# Information given:
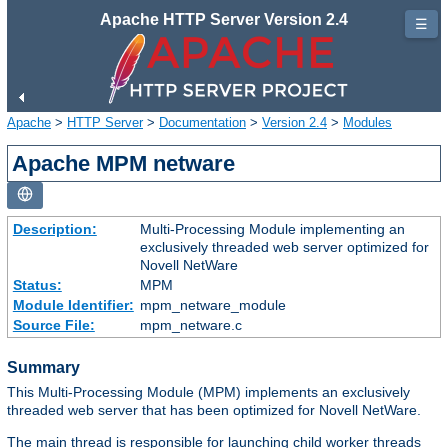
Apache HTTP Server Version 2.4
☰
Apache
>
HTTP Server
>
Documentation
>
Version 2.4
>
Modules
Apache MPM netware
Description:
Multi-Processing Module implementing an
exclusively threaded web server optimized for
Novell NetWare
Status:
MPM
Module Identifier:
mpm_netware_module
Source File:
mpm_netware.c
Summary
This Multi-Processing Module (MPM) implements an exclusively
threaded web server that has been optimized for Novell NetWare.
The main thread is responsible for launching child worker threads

--

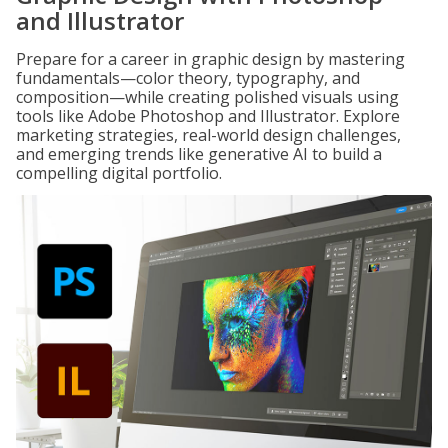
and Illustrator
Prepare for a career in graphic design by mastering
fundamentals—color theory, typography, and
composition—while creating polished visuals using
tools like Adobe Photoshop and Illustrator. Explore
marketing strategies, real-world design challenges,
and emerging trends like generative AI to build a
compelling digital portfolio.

# Requirement:
Return each line from the records that includes the word "Multi".

# Reply to the task:
Multi-Processing Module implementing an
This Multi-Processing Module (MPM) implements an exclusively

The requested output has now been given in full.